### DATA UNDER STUDY

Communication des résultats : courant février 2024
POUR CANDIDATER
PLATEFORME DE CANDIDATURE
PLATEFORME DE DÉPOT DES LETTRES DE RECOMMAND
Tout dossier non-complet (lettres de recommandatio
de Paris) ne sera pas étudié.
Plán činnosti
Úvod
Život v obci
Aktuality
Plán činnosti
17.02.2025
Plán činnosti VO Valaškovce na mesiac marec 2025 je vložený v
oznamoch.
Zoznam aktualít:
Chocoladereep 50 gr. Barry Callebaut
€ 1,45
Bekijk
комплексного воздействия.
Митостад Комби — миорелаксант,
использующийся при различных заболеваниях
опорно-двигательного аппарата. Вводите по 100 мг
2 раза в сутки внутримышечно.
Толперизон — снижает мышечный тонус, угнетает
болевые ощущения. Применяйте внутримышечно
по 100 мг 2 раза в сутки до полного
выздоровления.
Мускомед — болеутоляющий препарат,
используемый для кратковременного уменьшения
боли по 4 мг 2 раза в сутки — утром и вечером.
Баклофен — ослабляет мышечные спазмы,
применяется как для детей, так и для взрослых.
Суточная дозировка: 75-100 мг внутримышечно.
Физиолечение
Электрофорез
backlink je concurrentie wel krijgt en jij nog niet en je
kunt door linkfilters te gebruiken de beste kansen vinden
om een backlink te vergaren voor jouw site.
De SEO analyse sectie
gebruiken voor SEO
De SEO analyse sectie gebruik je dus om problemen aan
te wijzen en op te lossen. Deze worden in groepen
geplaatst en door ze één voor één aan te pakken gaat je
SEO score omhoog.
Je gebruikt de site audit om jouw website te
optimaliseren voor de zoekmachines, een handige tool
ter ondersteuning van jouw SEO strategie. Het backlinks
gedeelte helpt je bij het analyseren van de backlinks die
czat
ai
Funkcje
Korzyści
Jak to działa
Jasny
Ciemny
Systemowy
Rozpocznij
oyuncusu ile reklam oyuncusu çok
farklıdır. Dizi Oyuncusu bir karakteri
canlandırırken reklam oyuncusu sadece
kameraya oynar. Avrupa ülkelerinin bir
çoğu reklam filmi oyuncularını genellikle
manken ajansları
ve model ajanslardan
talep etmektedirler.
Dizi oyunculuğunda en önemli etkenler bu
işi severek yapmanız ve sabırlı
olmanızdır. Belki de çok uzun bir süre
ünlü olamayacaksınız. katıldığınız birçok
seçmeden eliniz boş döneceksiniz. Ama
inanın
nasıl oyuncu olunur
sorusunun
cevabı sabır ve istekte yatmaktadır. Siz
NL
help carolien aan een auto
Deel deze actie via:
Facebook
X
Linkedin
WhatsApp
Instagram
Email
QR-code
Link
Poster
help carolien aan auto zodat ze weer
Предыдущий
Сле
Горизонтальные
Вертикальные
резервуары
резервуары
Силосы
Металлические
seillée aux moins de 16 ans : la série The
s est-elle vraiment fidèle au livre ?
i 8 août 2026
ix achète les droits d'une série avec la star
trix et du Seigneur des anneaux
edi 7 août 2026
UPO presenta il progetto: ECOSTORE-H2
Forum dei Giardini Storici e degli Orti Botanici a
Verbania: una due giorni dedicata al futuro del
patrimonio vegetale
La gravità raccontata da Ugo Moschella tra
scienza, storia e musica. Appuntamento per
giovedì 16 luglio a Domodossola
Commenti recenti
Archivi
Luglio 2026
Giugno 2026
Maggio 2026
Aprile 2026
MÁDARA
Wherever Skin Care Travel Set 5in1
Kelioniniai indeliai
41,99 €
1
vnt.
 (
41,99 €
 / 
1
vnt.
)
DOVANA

### ASSIGNMENT
Would you copy the data exactly as shown above?

### REPLY
Communication des résultats : courant février 2024
POUR CANDIDATER
PLATEFORME DE CANDIDATURE
PLATEFORME DE DÉPOT DES LETTRES DE RECOMMAND
Tout dossier non-complet (lettres de recommandatio
de Paris) ne sera pas étudié.
Plán činnosti
Úvod
Život v obci
Aktuality
Plán činnosti
17.02.2025
Plán činnosti VO Valaškovce na mesiac marec 2025 je vložený v
oznamoch.
Zoznam aktualít:
Chocoladereep 50 gr. Barry Callebaut
€ 1,45
Bekijk
комплексного воздействия.
Митостад Комби — миорелаксант,
использующийся при различных заболеваниях
опорно-двигательного аппарата. Вводите по 100 мг
2 раза в сутки внутримышечно.
Толперизон — снижает мышечный тонус, угнетает
болевые ощущения. Применяйте внутримышечно
по 100 мг 2 раза в сутки до полного
выздоровления.
Мускомед — болеутоляющий препарат,
используемый для кратковременного уменьшения
боли по 4 мг 2 раза в сутки — утром и вечером.
Баклофен — ослабляет мышечные спазмы,
применяется как для детей, так и для взрослых.
Суточная дозировка: 75-100 мг внутримышечно.
Физиолечение
Электрофорез
backlink je concurrentie wel krijgt en jij nog niet en je
kunt door linkfilters te gebruiken de beste kansen vinden
om een backlink te vergaren voor jouw site.
De SEO analyse sectie
gebruiken voor SEO
De SEO analyse sectie gebruik je dus om problemen aan
te wijzen en op te lossen. Deze worden in groepen
geplaatst en door ze één voor één aan te pakken gaat je
SEO score omhoog.
Je gebruikt de site audit om jouw website te
optimaliseren voor de zoekmachines, een handige tool
ter ondersteuning van jouw SEO strategie. Het backlinks
gedeelte helpt je bij het analyseren van de backlinks die
czat
ai
Funkcje
Korzyści
Jak to działa
Jasny
Ciemny
Systemowy
Rozpocznij
oyuncusu ile reklam oyuncusu çok
farklıdır. Dizi Oyuncusu bir karakteri
canlandırırken reklam oyuncusu sadece
kameraya oynar. Avrupa ülkelerinin bir
çoğu reklam filmi oyuncularını genellikle
manken ajansları
ve model ajanslardan
talep etmektedirler.
Dizi oyunculuğunda en önemli etkenler bu
işi severek yapmanız ve sabırlı
olmanızdır. Belki de çok uzun bir süre
ünlü olamayacaksınız. katıldığınız birçok
seçmeden eliniz boş döneceksiniz. Ama
inanın
nasıl oyuncu olunur
sorusunun
cevabı sabır ve istekte yatmaktadır. Siz
NL
help carolien aan een auto
Deel deze actie via:
Facebook
X
Linkedin
WhatsApp
Instagram
Email
QR-code
Link
Poster
help carolien aan auto zodat ze weer
Предыдущий
Сле
Горизонтальные
Вертикальные
резервуары
резервуары
Силосы
Металлические
seillée aux moins de 16 ans : la série The
s est-elle vraiment fidèle au livre ?
i 8 août 2026
ix achète les droits d'une série avec la star
trix et du Seigneur des anneaux
edi 7 août 2026
UPO presenta il progetto: ECOSTORE-H2
Forum dei Giardini Storici e degli Orti Botanici a
Verbania: una due giorni dedicata al futuro del
patrimonio vegetale
La gravità raccontata da Ugo Moschella tra
scienza, storia e musica. Appuntamento per
giovedì 16 luglio a Domodossola
Commenti recenti
Archivi
Luglio 2026
Giugno 2026
Maggio 2026
Aprile 2026
MÁDARA
Wherever Skin Care Travel Set 5in1
Kelioniniai indeliai
41,99 €
1
vnt.
 (
41,99 €
 / 
1
vnt.
)
DOVANA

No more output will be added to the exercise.